By Darcie on November 27, 2010
It was just last week temperatures plummeted to below-20 with a wind chill factor of -36. It was on those cold days I would bundle up and run. On most of the runs, I was fairly warm, with the right gear. I enjoyed the brisk air, the snow-covered trees, and quiet trails.
I loved that there was not a soul in sight. I would just run with my thoughts and focus on my breathing. The problem maybe I enjoyed running solo a little too much.
Grace and I signed on to do the Resolution Run together. She doesn’t love running, isn’t enjoying the cold weather, and since our last run she has become a bit of a thorn in my side.
We went out for a group run, the temperature plummeted, and it was obvious from her body language that she didn’t want to be there…The moment we embarked on our run, she started to complain, couldn’t breathe,too cold, her glasses were fogging up. I kept trying to be the cheerleader. But it wasn’t working. I could feel her negative energy seeping through her pores, festering all towards me.

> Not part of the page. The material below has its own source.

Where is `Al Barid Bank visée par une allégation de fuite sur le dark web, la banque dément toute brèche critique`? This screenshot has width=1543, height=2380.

I was beginning to get cranky, tired of cheering, being positive, and just wanted to get work out everything in my own head. It was hill training, it was hard, and I needed to focus on myself. The more she complained, the more tired I would become, within in minutes it all went downhill and became a very bad run. She just wasn’t in the right frame of mind and I didn’t have anymore energy to help her change her mind. I would run ahead and then run back to check on her every few minutes. I was frustrated with her, and frustrated with myself for not being as patient or understanding as I should have been that night.

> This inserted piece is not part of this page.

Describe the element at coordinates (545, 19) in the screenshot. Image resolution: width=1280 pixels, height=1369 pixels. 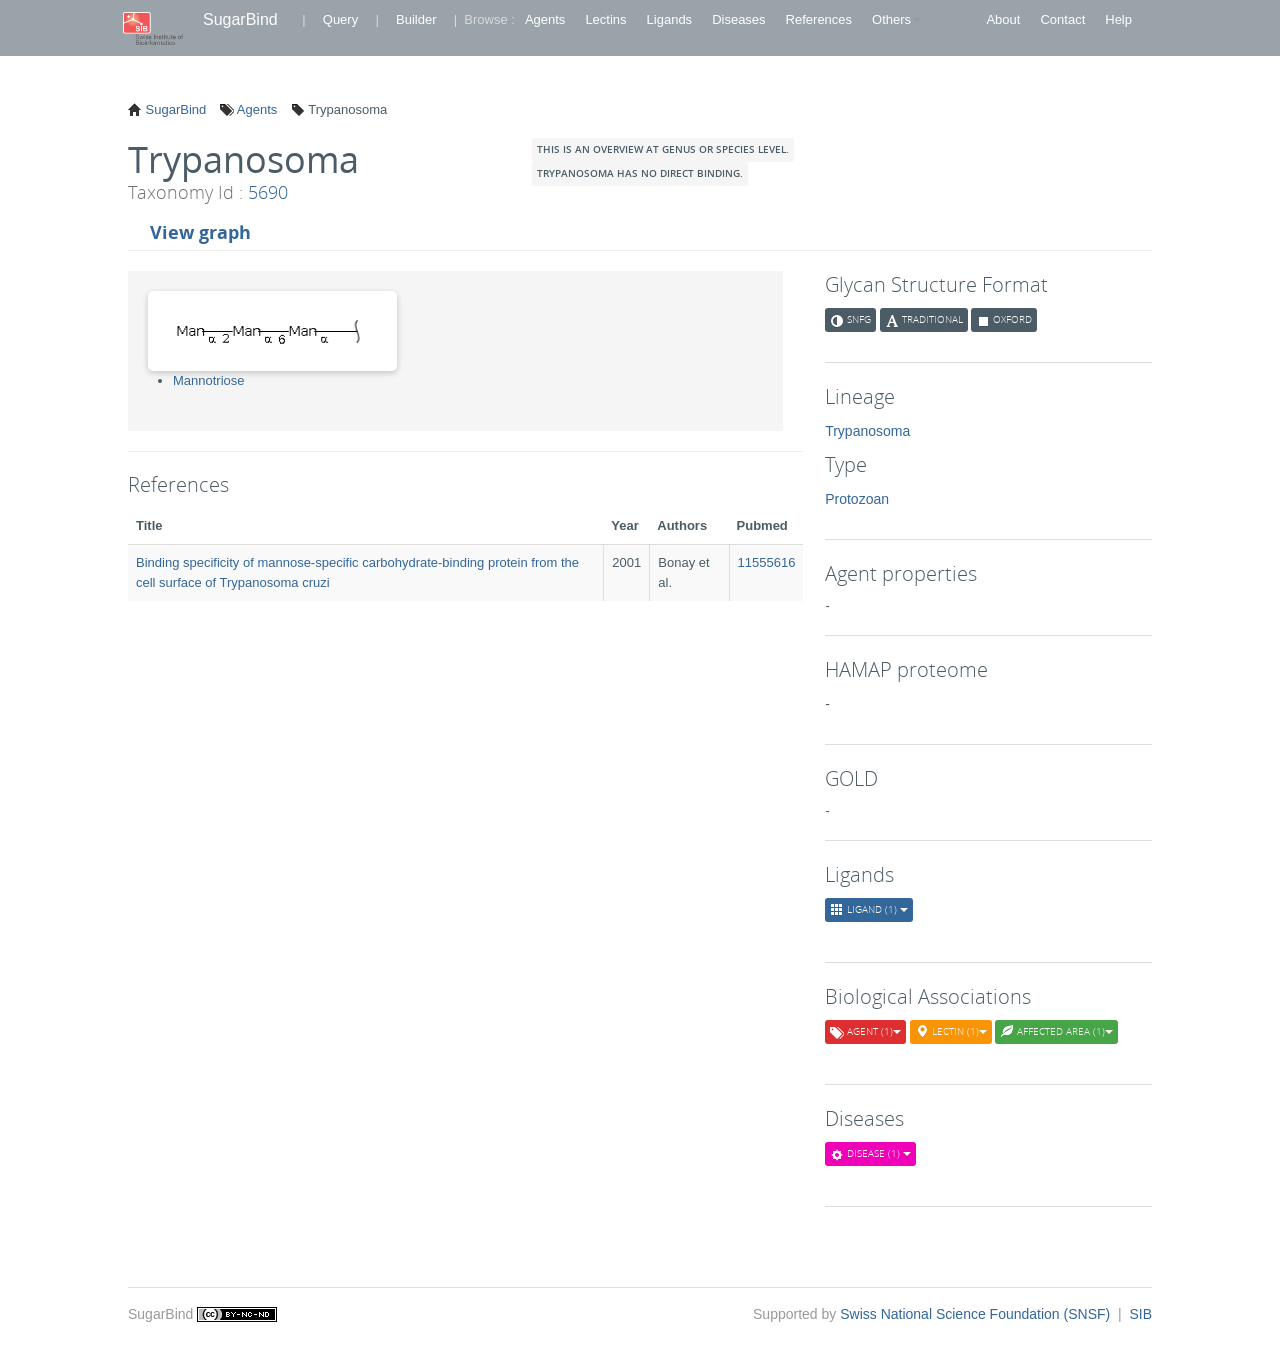
I see `Agents` at that location.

Needless, to say after we finished that run. She wasn’t happy, started to complain, I turned my ear, and went in a separate direction. The day had already been stressful with compromising with Mr. MBA, negotiating with the kids, and dealing other family issues. I just didn’t need anymore, all I wanted to do by this point was stretch, soak in a hot tub, and go to bed.

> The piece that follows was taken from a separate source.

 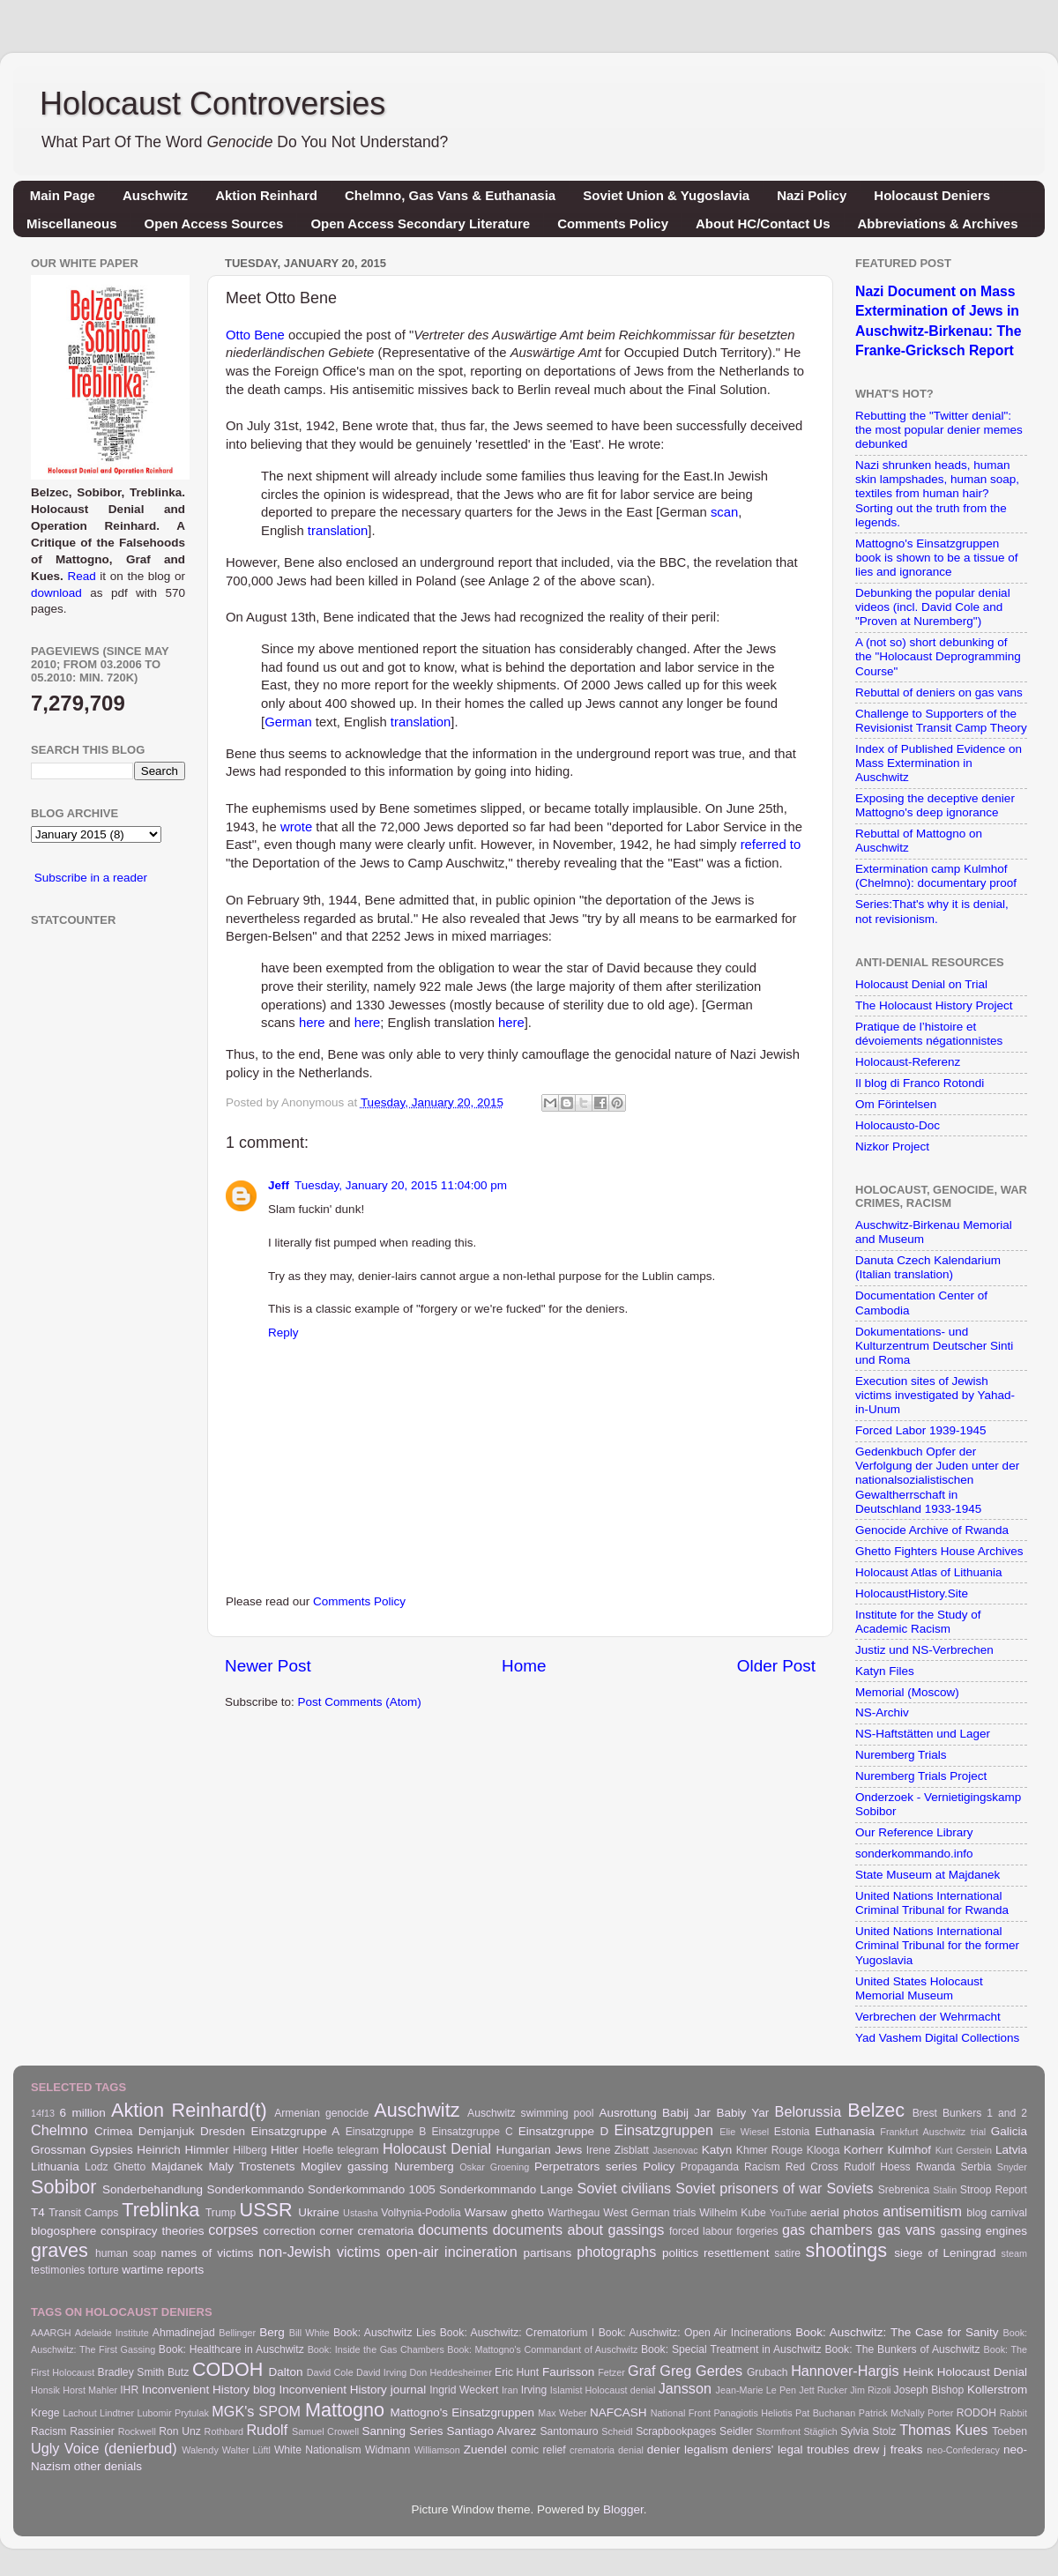 What do you see at coordinates (924, 1650) in the screenshot?
I see `Justiz und NS-Verbrechen` at bounding box center [924, 1650].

It was the next morning she sent me a very nice email thanking me for cheering her on, checking on her, and she realized that maybe she shouldn’t have run that night. She also recognized it wasn’t my fault that she was cold, and her glasses kept fogging up. She also pointed out that all of her anger was festering from past childhood experiences in phys ed.class, and I had become the target of it. I think this reflection was good. But for me it also made me realize maybe I’m better running on my own. It’s my time and I don’t have to deal with emotions, or other people’s baggage. Is it wrong to think this way?
The weather, has finally warmed, once again, but we decided to take a break from each other for the rest of the week. And maybe next week will be our week? It was our last run together which taught me that sometimes running with a partner is like a marriage, it takes compromise, patience, and communication. But sometimes I just don’t want to compromise, communicate, or be patient. Sometimes, I just want to run.
What do you prefer running solo? Or with a partner?